### Task data
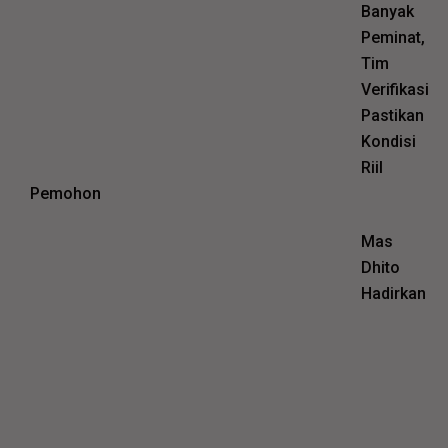
Banyak
Peminat,
Tim
Verifikasi
Pastikan
Kondisi
Riil
Pemohon
Mas
Dhito
Hadirkan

### Assigned task
The records above are to be copied exactly, with no pictures carried over.

### Task answer
Banyak
Peminat,
Tim
Verifikasi
Pastikan
Kondisi
Riil
Pemohon
Mas
Dhito
Hadirkan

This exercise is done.